KR: Yes, who is do say which version of the work is more authentic than another. I think both of these projects are super singular and edited very well. I hope people notice and carry on, because not everything you put on the Internet is necessarily ‘art’ or an ‘exhibition’… What do you think the difference is between a series of photos and say, an online exhibition?

SRB: We definitely had a conversation about how we were to elevate this [project]. Everyone and their mom suddenly has an online gallery. That’s been in the back of our minds, thinking about how do we – I’m going to use a dirty word – ‘brand’ In-School Suspension, and then how do we separate Homeroom from that, roll them out in different ways, and hype them in different ways and distinguish them? We spent our whole budget on these photos, we were not going to be putting them on Instagram before Jewellery Week launched. We were really mindful. No one gets to see this shit beforehand. Even when we had a catalog [for In-School] – we thought if you were publishing those same photos on IG, who is going to buy the catalog? We’re trying to cultivate exclusivity, because you just can’t have it all. Otherwise, it’s just not that special.

 

Snaps from pages of the In-School catalog

Visit JV Collective’s two exhibitions on their website: www.jv-collective.com

 

The full Zoom conversation, which elaborates on the group’s working dynamic, feeling connected, and more about their individual work is available for view on Current Obsession’s YouTube channel: 

 

 

Glossary of terms:

 

Homecoming: An American high school tradition that takes place in the fall during football season, on the last home game of the year.

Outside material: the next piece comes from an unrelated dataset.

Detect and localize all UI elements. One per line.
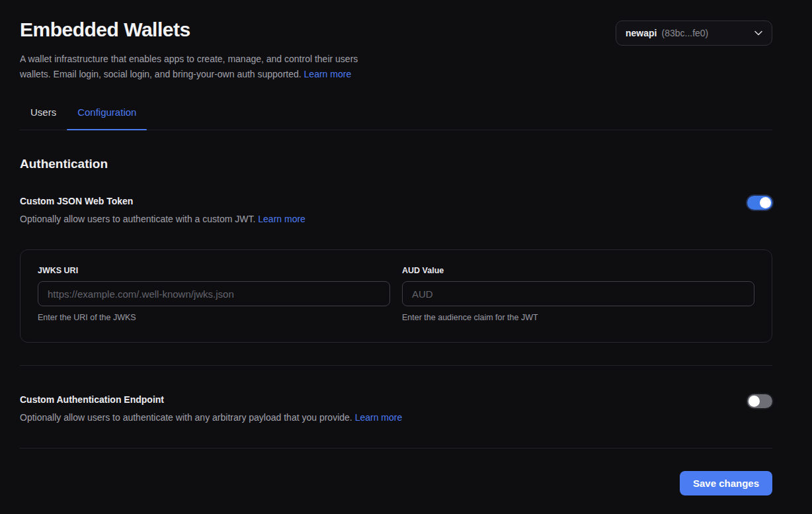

Homecoming king and queen are usually announced there, or at the school dance that takes place that weekend, which is similar to prom.

 

Home game: when a football game takes place at your own school, on your own turf;  an ‘away game’ rather takes place at another high school.

 

Homeroom: In middle and high school, homeroom is the first class of the day that takes place everyday with the same teacher, and doesn’t necessarily have a specific subject matter. The regular school day commences after.

 

 

 

 

 

In-School Suspension: when you get in trouble, like for skipping class, are late to class too many times, or are disruptive in class, the typical punishment is either detention (an after school session where you sit in a classroom in silence, sometimes with your head down, and not allowed to do anything until it’s over); or an in-school suspension, which is a faculty supervised type of punishment that ensures you’re still participating in some kind of academic activity but are isolated from other students. An at home suspension means you are not allowed to come to campus at all anywhere from a day or two to a week or so.

 

dELiA*s: The dELiA*s catalog was an iconic clothing and accessories magazine where most American adolescents did their first catalog shopping. It was characterized by laid back, late 90s/early 2000’s fashion with quippy quotes and would-you-rather questions lining each page.

This text interview is an edited version of the call that took place in April of 2021, with the exception of Maria Eife who sadly couldn’t make it!

 

The JV Collective was founded in 2016. They are a group of seven art jewellers that is anchored in Philadelphia but national in scope. We are friends, makers, mothers, facilitators and educators.